Menjadi seorang nabi sesungguhnya adalah misi kita setiap hari. Orang tua yang melakukan yang terbaik dan menginginkan yang terbaik bagi anak-anak mereka, tetapi terkadang mereka disalah mengerti oleh anak mereka sendiri dan dicap sebagai ‘suka mengatur’. Seorang guru yang mencoba menanamkan nilai dan budaya disiplin kemudian disebut sebagai ‘teror’. Namun ada waktunya, menjadi seorang nabi berarti sebuah pengorbanan yang total.

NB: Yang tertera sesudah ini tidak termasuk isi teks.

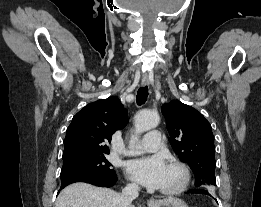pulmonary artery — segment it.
Segmentation results:
<instances>
[{"label":"pulmonary artery","instance_id":"obj_1","mask_svg":"<svg viewBox=\"0 0 261 207\" xmlns=\"http://www.w3.org/2000/svg\"><path fill=\"white\" fill-rule=\"evenodd\" d=\"M161 145V134L158 130L148 132L136 145L130 147L126 153L129 155L145 152H155Z\"/></svg>","mask_w":261,"mask_h":207}]
</instances>
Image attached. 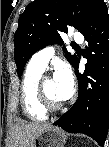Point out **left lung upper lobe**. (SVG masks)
Returning a JSON list of instances; mask_svg holds the SVG:
<instances>
[{"mask_svg":"<svg viewBox=\"0 0 109 147\" xmlns=\"http://www.w3.org/2000/svg\"><path fill=\"white\" fill-rule=\"evenodd\" d=\"M103 0H35L18 20L14 35V59L22 75L28 59L38 50L53 43L62 44L60 32L73 26L79 32L87 25ZM67 60L75 66L78 58L64 49ZM92 83H96L97 76ZM98 84V83H96Z\"/></svg>","mask_w":109,"mask_h":147,"instance_id":"obj_1","label":"left lung upper lobe"}]
</instances>
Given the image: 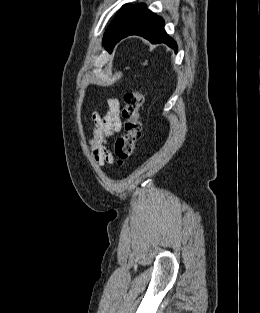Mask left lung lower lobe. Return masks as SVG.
I'll use <instances>...</instances> for the list:
<instances>
[{
	"label": "left lung lower lobe",
	"mask_w": 260,
	"mask_h": 313,
	"mask_svg": "<svg viewBox=\"0 0 260 313\" xmlns=\"http://www.w3.org/2000/svg\"><path fill=\"white\" fill-rule=\"evenodd\" d=\"M129 35H140L154 44L165 43L177 50L175 41L164 30V20L148 9L123 33L118 42Z\"/></svg>",
	"instance_id": "1"
}]
</instances>
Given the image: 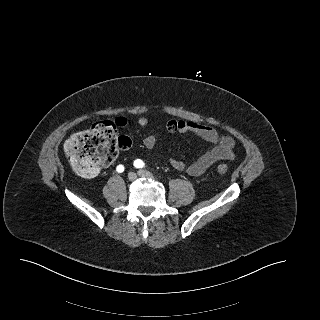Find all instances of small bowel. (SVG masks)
<instances>
[{"label": "small bowel", "instance_id": "1", "mask_svg": "<svg viewBox=\"0 0 320 320\" xmlns=\"http://www.w3.org/2000/svg\"><path fill=\"white\" fill-rule=\"evenodd\" d=\"M138 125L144 127L148 120L146 117L138 119ZM118 126H125L126 120L118 118ZM166 129L170 133H190L194 134L208 143L207 150L190 164L182 160L170 159L171 166L178 171H186L191 176L202 175L211 165L219 160H232L235 157L234 140L227 134H220L216 129L194 121L171 119L166 124ZM158 139V134L147 135L143 139V145L147 149H152Z\"/></svg>", "mask_w": 320, "mask_h": 320}]
</instances>
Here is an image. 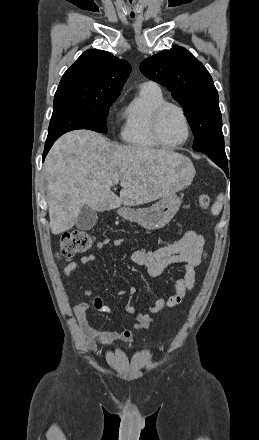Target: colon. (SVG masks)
I'll return each mask as SVG.
<instances>
[{
  "label": "colon",
  "mask_w": 259,
  "mask_h": 440,
  "mask_svg": "<svg viewBox=\"0 0 259 440\" xmlns=\"http://www.w3.org/2000/svg\"><path fill=\"white\" fill-rule=\"evenodd\" d=\"M198 204L202 209H207L210 205V197L201 194L198 197ZM94 243V237L82 230H73L62 235L60 241L59 256L70 258L79 253L87 251Z\"/></svg>",
  "instance_id": "obj_1"
}]
</instances>
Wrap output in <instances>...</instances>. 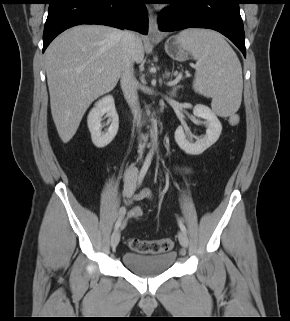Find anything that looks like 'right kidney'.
Instances as JSON below:
<instances>
[{
	"mask_svg": "<svg viewBox=\"0 0 290 321\" xmlns=\"http://www.w3.org/2000/svg\"><path fill=\"white\" fill-rule=\"evenodd\" d=\"M106 115L111 122L108 130L102 132V117ZM87 124L93 144L98 148L107 146L116 136L119 128V117L115 109L114 98L105 96L97 101L88 114Z\"/></svg>",
	"mask_w": 290,
	"mask_h": 321,
	"instance_id": "ca27d5eb",
	"label": "right kidney"
}]
</instances>
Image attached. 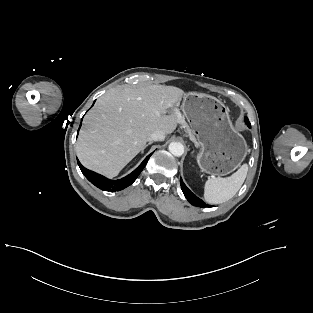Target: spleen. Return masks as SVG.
Listing matches in <instances>:
<instances>
[{
    "mask_svg": "<svg viewBox=\"0 0 313 313\" xmlns=\"http://www.w3.org/2000/svg\"><path fill=\"white\" fill-rule=\"evenodd\" d=\"M248 165L243 164L234 174L226 178H211L204 185V199L209 204H221L239 191L247 176Z\"/></svg>",
    "mask_w": 313,
    "mask_h": 313,
    "instance_id": "spleen-1",
    "label": "spleen"
}]
</instances>
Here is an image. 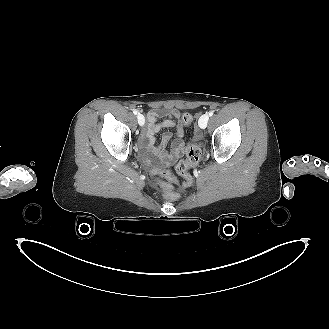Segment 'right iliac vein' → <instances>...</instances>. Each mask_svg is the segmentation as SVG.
<instances>
[{"mask_svg": "<svg viewBox=\"0 0 329 329\" xmlns=\"http://www.w3.org/2000/svg\"><path fill=\"white\" fill-rule=\"evenodd\" d=\"M137 121H138V124H139L140 126H143L144 123H145V118H144V116H143L142 114H138V115H137Z\"/></svg>", "mask_w": 329, "mask_h": 329, "instance_id": "right-iliac-vein-1", "label": "right iliac vein"}]
</instances>
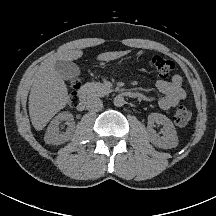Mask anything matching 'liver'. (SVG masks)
I'll list each match as a JSON object with an SVG mask.
<instances>
[{
	"instance_id": "liver-1",
	"label": "liver",
	"mask_w": 216,
	"mask_h": 216,
	"mask_svg": "<svg viewBox=\"0 0 216 216\" xmlns=\"http://www.w3.org/2000/svg\"><path fill=\"white\" fill-rule=\"evenodd\" d=\"M128 52L101 53L97 56V60H115ZM82 55L83 51L81 50L61 52L46 59L40 65L29 96V115L32 125L37 131L42 130L53 116L67 105L70 98L63 78L54 69L56 61L76 60Z\"/></svg>"
}]
</instances>
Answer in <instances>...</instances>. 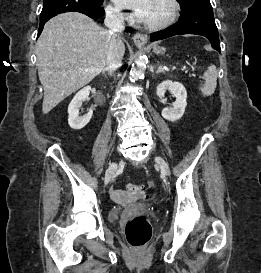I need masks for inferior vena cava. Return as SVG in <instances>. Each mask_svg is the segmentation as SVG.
<instances>
[{
  "instance_id": "inferior-vena-cava-1",
  "label": "inferior vena cava",
  "mask_w": 261,
  "mask_h": 273,
  "mask_svg": "<svg viewBox=\"0 0 261 273\" xmlns=\"http://www.w3.org/2000/svg\"><path fill=\"white\" fill-rule=\"evenodd\" d=\"M104 23L105 26L108 28V33L110 35L106 68L114 72L122 65L123 54L120 50V33H122L125 29L124 17L122 14L115 12L113 9H106Z\"/></svg>"
}]
</instances>
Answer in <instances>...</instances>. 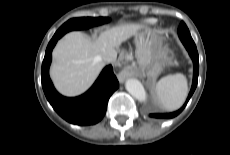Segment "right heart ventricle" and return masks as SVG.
<instances>
[{
    "mask_svg": "<svg viewBox=\"0 0 230 155\" xmlns=\"http://www.w3.org/2000/svg\"><path fill=\"white\" fill-rule=\"evenodd\" d=\"M147 24L151 25V24H154L155 23V20L153 19H149L146 21Z\"/></svg>",
    "mask_w": 230,
    "mask_h": 155,
    "instance_id": "1",
    "label": "right heart ventricle"
}]
</instances>
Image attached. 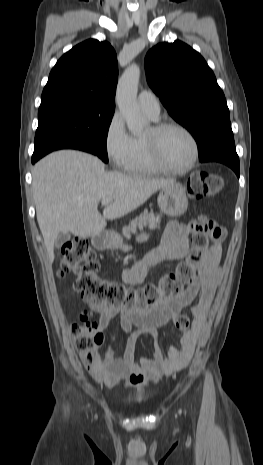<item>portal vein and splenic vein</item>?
<instances>
[{
  "label": "portal vein and splenic vein",
  "mask_w": 263,
  "mask_h": 465,
  "mask_svg": "<svg viewBox=\"0 0 263 465\" xmlns=\"http://www.w3.org/2000/svg\"><path fill=\"white\" fill-rule=\"evenodd\" d=\"M112 201H113V198H105V199H102L101 203H102L103 206H107V205H109Z\"/></svg>",
  "instance_id": "1"
}]
</instances>
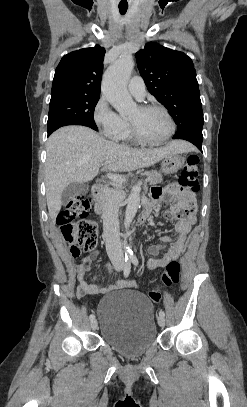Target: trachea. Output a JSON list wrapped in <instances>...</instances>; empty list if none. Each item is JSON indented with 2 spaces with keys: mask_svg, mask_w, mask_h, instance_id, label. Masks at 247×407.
<instances>
[{
  "mask_svg": "<svg viewBox=\"0 0 247 407\" xmlns=\"http://www.w3.org/2000/svg\"><path fill=\"white\" fill-rule=\"evenodd\" d=\"M128 6H119V12L124 15L127 12Z\"/></svg>",
  "mask_w": 247,
  "mask_h": 407,
  "instance_id": "obj_1",
  "label": "trachea"
}]
</instances>
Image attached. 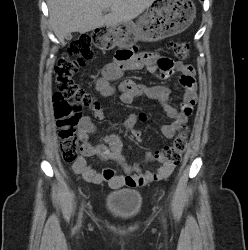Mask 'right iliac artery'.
<instances>
[{
    "label": "right iliac artery",
    "instance_id": "1",
    "mask_svg": "<svg viewBox=\"0 0 248 250\" xmlns=\"http://www.w3.org/2000/svg\"><path fill=\"white\" fill-rule=\"evenodd\" d=\"M82 210H83V207L80 209V212H79L78 222H77V225H76V229H78L81 226Z\"/></svg>",
    "mask_w": 248,
    "mask_h": 250
}]
</instances>
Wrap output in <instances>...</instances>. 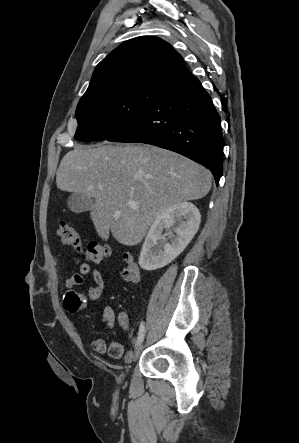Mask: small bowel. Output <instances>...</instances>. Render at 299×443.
Wrapping results in <instances>:
<instances>
[{"instance_id":"c3829d8e","label":"small bowel","mask_w":299,"mask_h":443,"mask_svg":"<svg viewBox=\"0 0 299 443\" xmlns=\"http://www.w3.org/2000/svg\"><path fill=\"white\" fill-rule=\"evenodd\" d=\"M89 274L92 276L94 285L88 289L87 295L75 291L74 287L83 284L85 276ZM66 287L68 291L64 297L63 307L66 311L74 313L83 307L87 299L96 300L101 296L104 289V279L98 269L93 268L90 263H83L80 265L77 273L66 279ZM118 317L123 318L124 325L127 323L128 314L126 312H121ZM104 319L109 327L113 325L115 313L111 307L105 309ZM92 349L98 354H108L115 359L124 357L126 360H129L132 356L131 353H126L124 345L117 341L107 343L104 339H95L92 342Z\"/></svg>"}]
</instances>
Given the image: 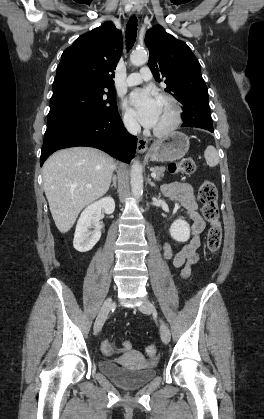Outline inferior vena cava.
Here are the masks:
<instances>
[{"label":"inferior vena cava","mask_w":264,"mask_h":419,"mask_svg":"<svg viewBox=\"0 0 264 419\" xmlns=\"http://www.w3.org/2000/svg\"><path fill=\"white\" fill-rule=\"evenodd\" d=\"M124 125H125L126 129L128 130V132L133 134V135H137V133H139L140 130H141V127H140L139 123L132 118H126L124 120Z\"/></svg>","instance_id":"obj_1"}]
</instances>
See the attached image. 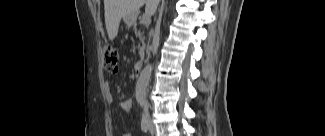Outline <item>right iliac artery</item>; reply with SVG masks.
<instances>
[{"label": "right iliac artery", "instance_id": "obj_1", "mask_svg": "<svg viewBox=\"0 0 325 136\" xmlns=\"http://www.w3.org/2000/svg\"><path fill=\"white\" fill-rule=\"evenodd\" d=\"M141 129L142 131L146 132L148 129V119L146 116L143 115L141 120Z\"/></svg>", "mask_w": 325, "mask_h": 136}]
</instances>
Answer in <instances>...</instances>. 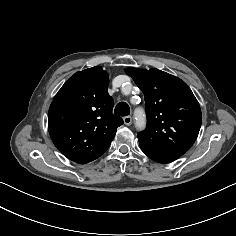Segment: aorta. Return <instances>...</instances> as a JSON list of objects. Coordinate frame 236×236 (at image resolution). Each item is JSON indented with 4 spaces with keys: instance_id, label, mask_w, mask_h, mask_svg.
I'll return each mask as SVG.
<instances>
[{
    "instance_id": "762f6f07",
    "label": "aorta",
    "mask_w": 236,
    "mask_h": 236,
    "mask_svg": "<svg viewBox=\"0 0 236 236\" xmlns=\"http://www.w3.org/2000/svg\"><path fill=\"white\" fill-rule=\"evenodd\" d=\"M135 116H136V125H137V127L138 128H143L144 127V125H145V118H144V115L141 113V112H136V114H135Z\"/></svg>"
}]
</instances>
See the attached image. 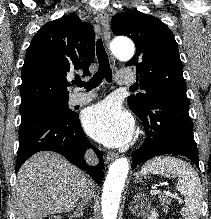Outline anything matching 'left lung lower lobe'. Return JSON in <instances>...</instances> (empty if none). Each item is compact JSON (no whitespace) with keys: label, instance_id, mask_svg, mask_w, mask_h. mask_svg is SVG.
Segmentation results:
<instances>
[{"label":"left lung lower lobe","instance_id":"1","mask_svg":"<svg viewBox=\"0 0 211 219\" xmlns=\"http://www.w3.org/2000/svg\"><path fill=\"white\" fill-rule=\"evenodd\" d=\"M189 103L183 94H161L150 99L147 109L136 114L147 135L142 146L132 153V168L155 156L180 154L199 168Z\"/></svg>","mask_w":211,"mask_h":219}]
</instances>
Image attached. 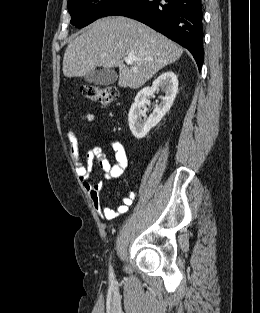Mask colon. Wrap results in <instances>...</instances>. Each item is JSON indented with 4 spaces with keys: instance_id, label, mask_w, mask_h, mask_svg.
Returning <instances> with one entry per match:
<instances>
[{
    "instance_id": "1",
    "label": "colon",
    "mask_w": 260,
    "mask_h": 313,
    "mask_svg": "<svg viewBox=\"0 0 260 313\" xmlns=\"http://www.w3.org/2000/svg\"><path fill=\"white\" fill-rule=\"evenodd\" d=\"M82 93L86 98L103 106L110 105L118 98V90L113 86L85 85L82 87ZM94 155L97 158L100 155L99 151L95 150Z\"/></svg>"
}]
</instances>
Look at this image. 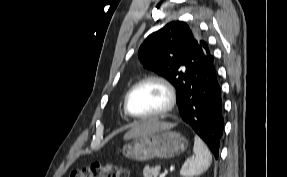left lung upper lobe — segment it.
<instances>
[{
    "label": "left lung upper lobe",
    "instance_id": "1",
    "mask_svg": "<svg viewBox=\"0 0 287 177\" xmlns=\"http://www.w3.org/2000/svg\"><path fill=\"white\" fill-rule=\"evenodd\" d=\"M144 67L171 82L177 103L183 90L212 56L205 41L183 21H173L150 34L138 53Z\"/></svg>",
    "mask_w": 287,
    "mask_h": 177
}]
</instances>
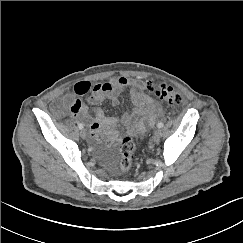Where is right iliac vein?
Masks as SVG:
<instances>
[{
    "label": "right iliac vein",
    "instance_id": "1",
    "mask_svg": "<svg viewBox=\"0 0 243 243\" xmlns=\"http://www.w3.org/2000/svg\"><path fill=\"white\" fill-rule=\"evenodd\" d=\"M80 136L83 138V139H86L87 138V132L85 130H81L80 132Z\"/></svg>",
    "mask_w": 243,
    "mask_h": 243
}]
</instances>
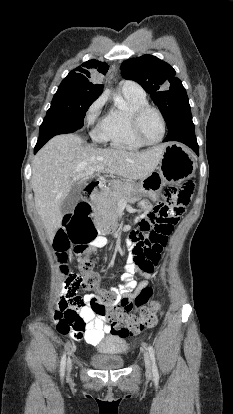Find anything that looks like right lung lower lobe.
I'll use <instances>...</instances> for the list:
<instances>
[{
	"label": "right lung lower lobe",
	"instance_id": "1",
	"mask_svg": "<svg viewBox=\"0 0 233 414\" xmlns=\"http://www.w3.org/2000/svg\"><path fill=\"white\" fill-rule=\"evenodd\" d=\"M81 128L80 125L56 117H45L40 126L39 138L34 153H36L53 136L72 133Z\"/></svg>",
	"mask_w": 233,
	"mask_h": 414
}]
</instances>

Banyak imam, rohaniawan dan kaum awam yang bekerja tanpa lelah di daerah-daerah paling berbahaya bagi kaum miskin dan menderita. Beberapa dari mereka akhirnya diculik, disiksa dan bahkan dibunuh. Secara khusus, kita perlu mengingat almarhum Uskup Agung San Salvador Oscar Arnulfo Romero dari El Salvador. Kasihnya bagi umatnya dan juga lawannya mendorongnya untuk mewartakan kebenaran dan melawan segala bentuk korupsi dan penindasan di negaranya. Diapun akhirnya menerima murka dari musuh-musuhnya. Pada tahun 1980, dia ditembak mati saat merayakan perayaan Ekaristi di kapel Divine Providence Hospital. Darahnya menyatu dengan Darah Suci Yesus Kristus di dalam Ekaristi.
Sungguh, tidak mudah untuk menjadi seorang nabi, tetapi ini adalah panggilan dan misi kita. Jika kita sungguh sayang dan mengasihi orang-orang dan umat yang kita layani, mewartakan kebenaran adalah hal yang terbaik yang dapat kita lakukan untuk mereka.